Vor allem junge Menschen greifen besonders gern nach den poppigen Dosen mit den synthetischen Brausen. Das ist kein Wunder - die Werbung spricht die Sprache der Jugend und verknüpft die Drinks meist mit Sport, Party oder Umweltengagement. So etwa wird der "Monster"-Drink in Neongrün als "das gewaltigste Energiepräparat auf diesem Planeten" angepriesen. Der "Billy Boy Energy Drink" lockt gar damit, er sei "ein Drink, der unwiderstehlich sexy macht". Möglich sei dies, so die Beschreibung weiter, durch die "wertvollen Inhaltsstoffe", die belebend seien und für mehr Spaß und Leistungsfähigkeit sorgen würden.

Aber was ist wirklich dran an diesen Wunderdrinks? Wir beantworten die wichtigsten Fragen.

Was ist ein Energydrink?

Ein Energydrink gilt als Erfrischungsgetränk auf Wasserbasis und fällt lebensmittelrechtlich unter die Fruchtsaftverordnung. Neben den Hauptzutaten Koffein, Taurin, Inosit und Glucuronolacton (Erklärungen s. Kasten) sind Säuerungsmittel, Farbstoffe und Aromen enthalten, manchmal Fruchtzusätze und/ oder Vitamine, immer Zucker oder Süßstoff.

Kann man sie als Erfrischungsgetränk trinken, ähnlich wie eine Saftschorle?

Das ist nicht empfehlenswert. Energydrinks sind keine Durstlöscher, sondern als Wachmacher gedacht. Das Koffein, dessen bitterer Geschmack durch einen hohen Zuckeroder Süßstoffgehalt ausgeglichen wird, hat eine stimulierende Wirkung auf das Herz-/ Kreislaufsystem.

Wie viel Koffein steckt in den Drinks?

Bislang mussten sich die Hersteller für ihre Produkte jeweils eine Sondergenehmigung holen. Am 1. Juni 2013 tritt in Deutschland eine neue Verordnung in Kraft: Für alle Produkte gelten dann die gleichen Höchstmengen für die vier Hauptzusatzstoffe. Koffein dürfen pro 100 ml höchstens 32 mg enthalten sein - in einer handelsüblichen 250-ml-Dose stecken somit 80 mg. Das entspricht einer Tasse kräftigen Kaffees.
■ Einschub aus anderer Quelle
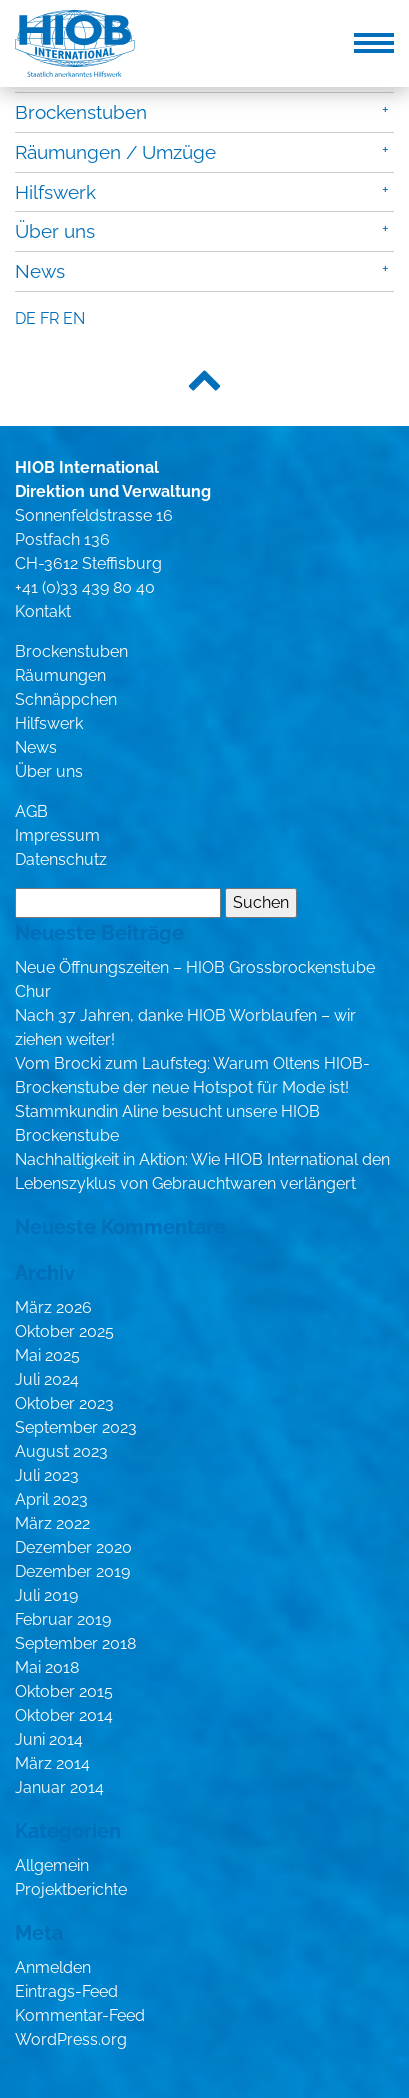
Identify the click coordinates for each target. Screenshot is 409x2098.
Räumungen (60, 675)
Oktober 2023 (64, 1403)
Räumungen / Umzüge (115, 152)
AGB (31, 811)
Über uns (55, 231)
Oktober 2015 (64, 1691)
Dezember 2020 (73, 1547)
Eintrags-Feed (66, 1991)
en (74, 318)
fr (49, 318)
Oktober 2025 (64, 1331)
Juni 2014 (49, 1739)
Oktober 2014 (64, 1715)
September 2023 (76, 1427)
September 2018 (75, 1643)
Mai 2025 (47, 1355)
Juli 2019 (46, 1595)
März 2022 (52, 1523)
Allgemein (52, 1865)
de (25, 318)
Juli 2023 (47, 1475)
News (40, 271)
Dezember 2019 (72, 1571)
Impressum (57, 835)
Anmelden (53, 1967)
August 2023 (61, 1451)
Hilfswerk (55, 192)
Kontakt (43, 611)
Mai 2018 (47, 1667)
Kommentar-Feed (80, 2015)
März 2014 (52, 1763)
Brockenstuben (81, 112)
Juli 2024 (47, 1379)
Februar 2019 (63, 1619)
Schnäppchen (66, 699)
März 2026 (53, 1307)
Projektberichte (71, 1889)
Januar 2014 (59, 1787)
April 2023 (51, 1499)
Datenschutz (61, 859)
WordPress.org (71, 2039)
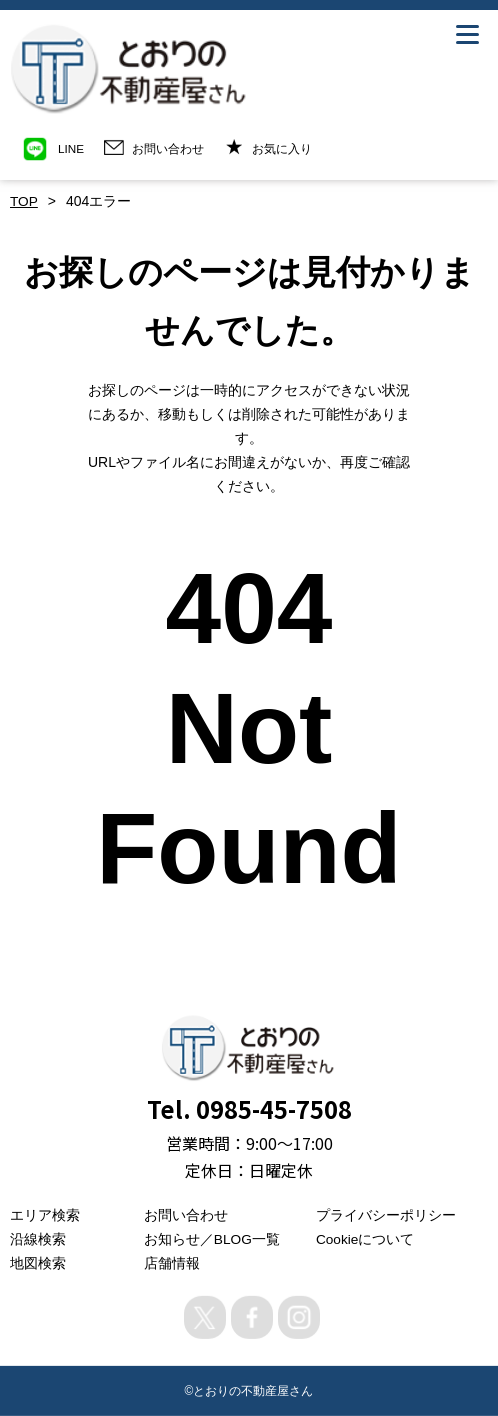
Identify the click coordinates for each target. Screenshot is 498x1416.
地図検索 (38, 1262)
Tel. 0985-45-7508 (249, 1107)
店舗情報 (172, 1262)
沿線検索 (38, 1238)
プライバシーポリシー (386, 1214)
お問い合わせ (186, 1214)
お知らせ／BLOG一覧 (212, 1238)
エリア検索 (45, 1214)
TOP (24, 201)
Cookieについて (366, 1238)
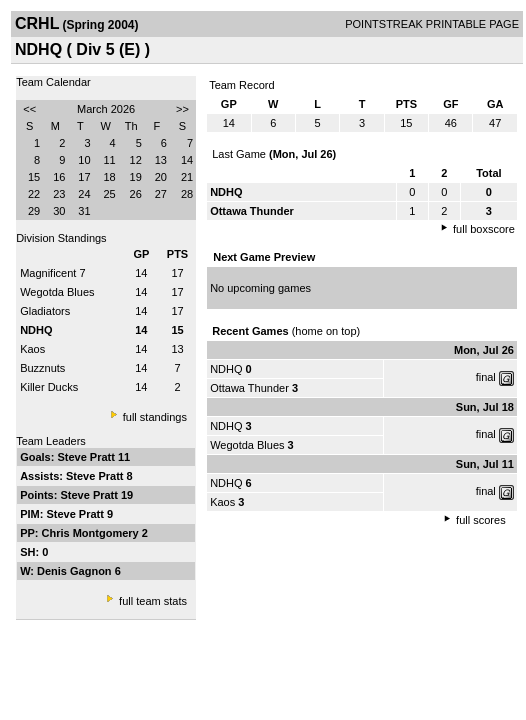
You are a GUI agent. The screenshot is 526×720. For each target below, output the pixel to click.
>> (182, 109)
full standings (155, 417)
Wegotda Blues (57, 292)
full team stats (153, 601)
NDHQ (226, 369)
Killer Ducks (49, 387)
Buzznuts (42, 368)
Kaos (32, 349)
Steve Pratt (87, 457)
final (486, 377)
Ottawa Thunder (249, 388)
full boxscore (484, 229)
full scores (481, 520)
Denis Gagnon (76, 571)
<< (29, 109)
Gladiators (45, 311)
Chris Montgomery (92, 533)
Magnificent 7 (52, 273)
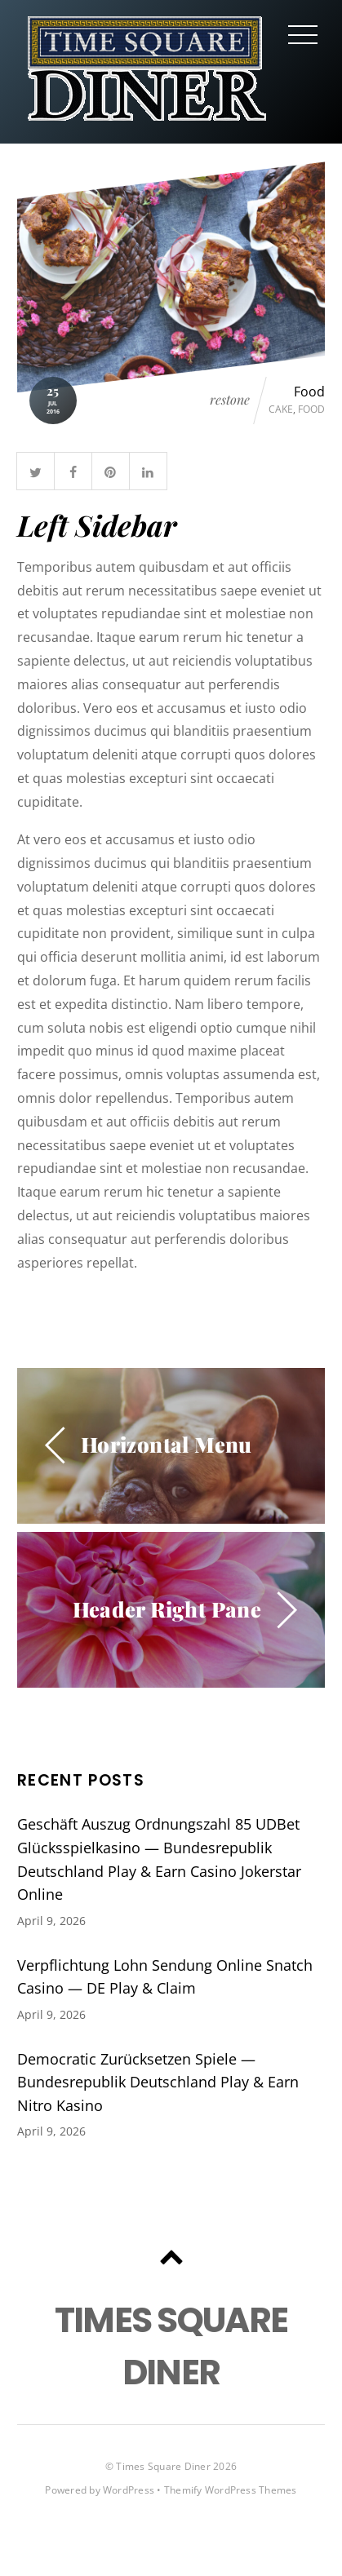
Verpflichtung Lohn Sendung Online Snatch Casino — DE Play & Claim (165, 1976)
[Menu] (303, 34)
Eine Dose wirkt also wie eine Tasse Kaffee?

Nein. Die spezielle Wirkstoffkombination der Drinks putscht schneller. Ihr hoher Zuckergehalt plus dem "Stoffwechselbeschleuniger" Taurin treibt den Insulinspiegel hoch und bringt eine kurzzeitige, beflügelnde Leistungssteigerung. Nur: Die Leistungskurve sinkt, anders als beim Kaffee, ebenso rasch wieder ab!

Was ist ein Energyshot?

Energyshots sind stark gesüßte Konzentrate in kleinen Portionen (25 bis 75 ml). Es sind kleine Aufputschbomben, die hohe Dosen Koffein und Taurin enthalten. Gängig sind 80 mg Koffein auf eine 60-ml-Flasche. Das entspricht 130 mg/100 ml (im Vergleich zu 32 mg beim Drink), manche Dosierungen erreichen sogar 600 mg pro 100 ml. Möglich ist dies nur, weil die Hersteller die Shots nicht als Erfrischungsgetränk deklarieren - sondern als Nahrungsergänzungsmittel. Die Produkte tragen die Verzehrsempfehlung "nur eine Portion am Tag". Daran sollte man sich halten.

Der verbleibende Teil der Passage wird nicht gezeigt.